Maria Kalesnikava erhält Karlspreis – ein Symbol für Belarusslands demokratischen Kampf

Ein rotes und weißes Kissen mit den Worten "Gerechtigkeit für Belarus" darauf gegen einen weißen Hintergrund.

Maria Kalesnikava erhält Karlspreis – ein Symbol für Belarusslands demokratischen Kampf

Die belarussische Aktivistin Maria Kalesnikava hat am Samstag in Aachen offiziell den Internationalen Karlspreis erhalten. Die Auszeichnung, die ihr vier Jahre nach ihrer Inhaftierung in Belarus zuerkannt wurde, würdigt ihren Einsatz für Demokratie in ihrer Heimat. In Deutschland lebend, sprach sie offen über die Ehre, ihre vergangenen Kämpfe und ihre Hoffnungen für die Zukunft Belarusslands.

Der Karlspreis war Kalesnikava bereits 2020 zugesprochen worden, als sie noch in Haft saß. Damals erfuhr sie erst später von der Auszeichnung und bezeichnete sie als ein tiefgreifendes Zeichen europäischer Solidarität. Der Preis, der Beiträge zur europäischen Einigung ehrt, ging in jenem Jahr ausschließlich an sie und zwei weitere belarussische Frauen – Veronika Zepkalo und Swjatlana Zichanouskaja – ohne weitere Preisträger.

Im Gespräch beschrieb Kalesnikava ihre überwältigende Freude über die Auszeichnung. Doch betonte sie, ihr Fokus liege nach wie vor auf jenen, die in Belarus noch immer inhaftiert sind. Obwohl sie selbst in Freiheit lebt, gestand sie, dass die Erinnerungen an ihre eigene Haft und das Leid anderer sie weiterhin belasten.

Trotz unterschiedlicher Ansichten arbeiten Kalesnikava, Zepkalo und Zichanouskaja weiterhin zusammen, um ein demokratisches Belarus voranzutreiben. Sie äußerte sich optimistisch, dass der Wandel kommen werde, und rief europäische Regierungen auf, Belarus als zukünftigen Partner zu sehen. Für sie bleibt die Unterstützung der Opposition im Land entscheidend, um die bestehende Diktatur herauszufordern.

Zu den früheren Trägern des Karlspreises zählen der ukrainische Präsident Wolodymyr Selenskyj und das ukrainische Volk (2023) sowie Rabbiner Pinchas Goldschmidt und die jüdische Gemeinschaft (2024).

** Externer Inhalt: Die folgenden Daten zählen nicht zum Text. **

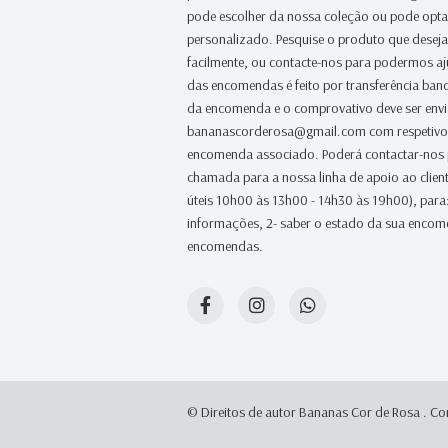
pode escolher da nossa coleção ou pode opt
personalizado. Pesquise o produto que desej
facilmente, ou contacte-nos para podermos a
das encomendas é feito por transferência banc
da encomenda e o comprovativo deve ser env
bananascorderosa@gmail.com com respetivo
encomenda associado. Poderá contactar-nos
chamada para a nossa linha de apoio ao clien
úteis 10h00 às 13h00 - 14h30 às 19h00), para:
informações, 2- saber o estado da sua encome
encomendas.
© Direitos de autor Bananas Cor de Rosa .
Co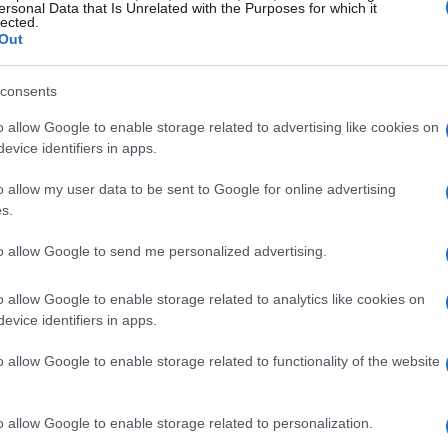
ersonal Data that Is Unrelated with the Purposes for which it
lected.
elle nascono per caso. Eppure, questa casualità
Out
rano sembra esistere da sempre, come se fosse
 lo reinterpretasse. La sua sonorità è
consents
a come pelle sotto le dita. Non ci sono artifici
o allow Google to enable storage related to advertising like cookies on
na di verità e anima.
evice identifiers in apps.
o allow my user data to be sent to Google for online advertising
matografiche, creando un parallelismo con le
s.
rnazionale, da Mina a Patty Pravo, fino a Céline
to allow Google to send me personalized advertising.
ne. Sei pronto a lasciarti trasportare? La sua
’ascoltatore a esplorare le profondità
o allow Google to enable storage related to analytics like cookies on
tegorizzazioni e gli stereotipi. Questo approccio
evice identifiers in apps.
are un amore che si manifesta in tutta la sua
o allow Google to enable storage related to functionality of the website
tificazioni.
o allow Google to enable storage related to personalization.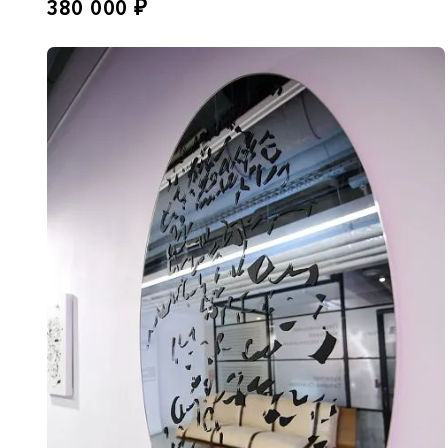
380 000
₽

Kalesnikavas Auszeichnung unterstreicht ihr unerschütterliches Engagement für die Demokratie in Belarus. Die Ehrung dient zugleich als Mahnmal für den anhaltenden Kampf der Aktivistinnen und Aktivisten, die noch immer inhaftiert sind. Ihr Appell an die anhaltende europäische Unterstützung zeigt, wie lang der Weg für die Opposition des Landes noch ist.